Accuracy of Motor Axon Regeneration across Single Lumen and Multi-Channel Nerve Tubes

Godard C. W. De Ruiter; Martijn J. A. Malessy; Robert J. Spinner; Michael J. Moore; Eric J. Sorenson; Bradford L. Currier; Michael J. Yaszemski; Anthony J. Windebank

doi:10.1055/s-2006-949716

Journal of Reconstructive Microsurgery, Inhaltsverzeichnis

Accuracy of Motor Axon Regeneration across Single Lumen and Multi-Channel Nerve Tubes

Godard C.W De Ruiter ¹^,², Martijn J.A Malessy ¹^,², Robert J Spinner ¹^,², Michael J Moore ¹^,², Eric J Sorenson ¹^,², Bradford L Currier ¹^,², Michael J Yaszemski ¹^,², Anthony J Windebank ¹^,²

¹Leiden University Medical Center, Rochester, Minnesota, USA
²Mayo Clinic, Rochester, Minnesota, USA

Abstract

Nerve tubes have been developed as experimental tools to investigate peripheral nerve regeneration and for nerve graft repair. The first tubes are now available for clinical repair of nerve gaps up to 3 cm in small nerves (e.g., digital nerves) and are also increasingly used in repair of other nerve lesions. In the repair of mixed nerves or single nerves innervating different muscles, however, conduit repair may lead to inappropriate target reinnervation by dispersion of regenerating axons that occurs inside single lumen tubes. The authors have developed multi-channel conduits that may limit dispersion and lead to better function results by separately guiding groups of regenerating axons. In this study, they investigated the accuracy of motor axon regeneration across single lumen and multi-channel nerve tubes made of poly(lactic co-glycolic acid) in a 1-cm gap in a rat sciatic nerve model.

Axonal dispersion and misrouting were quantified using simultaneous and sequential retrograde tracing techniques. Accuracy of muscle reinnervation was investigated from soleus morphology. Quantitative results of regeneration were evaluated using compound muscle action potential recordings (CMAP), nerve, and muscle morphometry. Results were compared to autograft repair.

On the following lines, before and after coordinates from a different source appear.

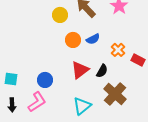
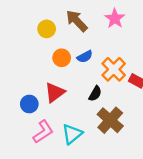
orange cross: (118, 50) -> (114, 69), size x1.5
red triangle: (80, 70) -> (55, 92), moved
pink L-shape: (37, 102) -> (43, 132), moved

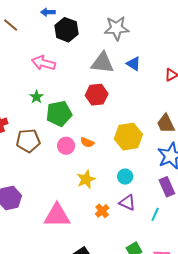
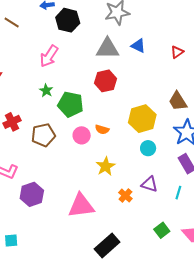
pink arrow: (43, 63) -> (49, 56), turned -65
green pentagon: (59, 114) -> (71, 104), turned 30
cyan circle: (125, 177) -> (148, 148), moved

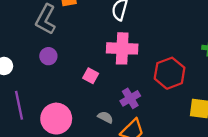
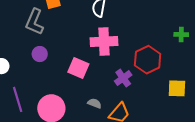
pink square: (91, 76) -> (78, 68), size x1.5
purple cross: (130, 98) -> (123, 78), moved

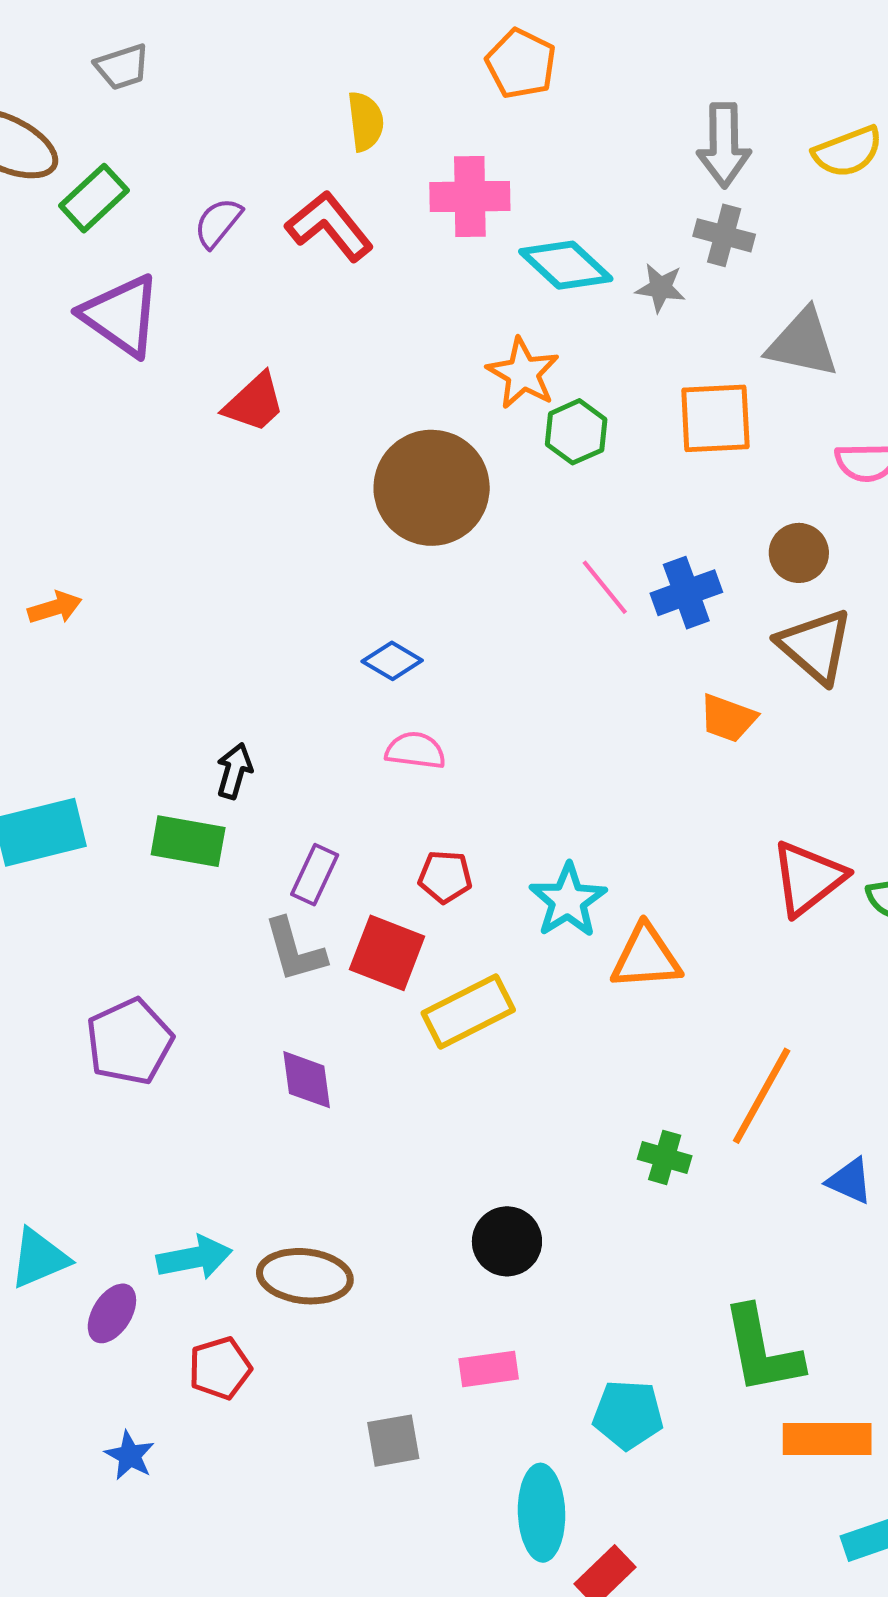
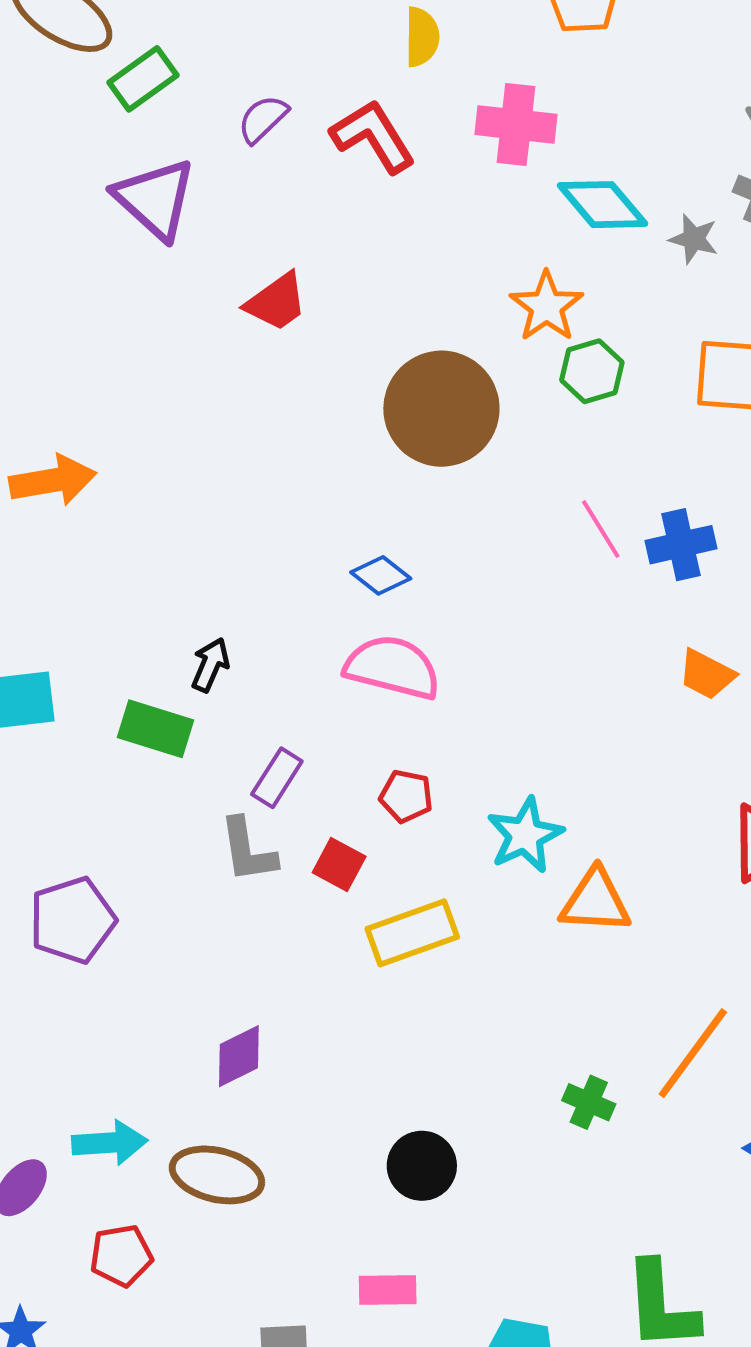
orange arrow: (55, 608) -> (53, 480), size x1.6
pink semicircle: (415, 750) -> (392, 667), size x1.6
red square: (387, 953) -> (339, 864), size x0.7
purple diamond: (307, 1080) -> (239, 1056), moved, turned 64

After single lumen tube repair, more motoneurons were found to have double projections to the tibial and peroneal nerve (21.4% ± 4.9%) than after autograft repair (5.9% ± 2.9%). Multi-0channel tube repair reduced axonal dispersion (16.9% ± 6.0%), although this difference was not statistically significant (p = 0.24). Percentages of correct routing were similar after single lumen (11.5% ± 3.8%) and multi-channel tube repair (11.6% ± 3.6%)(p = 0.61). The distribution of type I and II fibers in reinnervated soleus muscles, however, suggested more accurate reinnervation after multi-channel tube repair (3:1 compared to the normal distribution of 10:1) than after single lumen (3:2) and autograft repair (3:2). Muscle recovery in total muscle fiber surface area and the mean muscle fiber size was also better after multi-channel tube repair than after single lumen tube repair. The numbers of myelinated fibers were similar after single lumen (3024) and multi-channel tube (2929) repair (p = 0.94) despite a two-time smaller total cross-sectional lumen area. Quantitative results of regeneration in number of myelinated fibers and area of CMAP in this study were still superior after autograft repair.

Dispersion of regenerating axons across single lumen nerve tubes may limit the results for repair of nerves innervating different target muscles. Multi-channel tubes appear to guide regenerating axons better.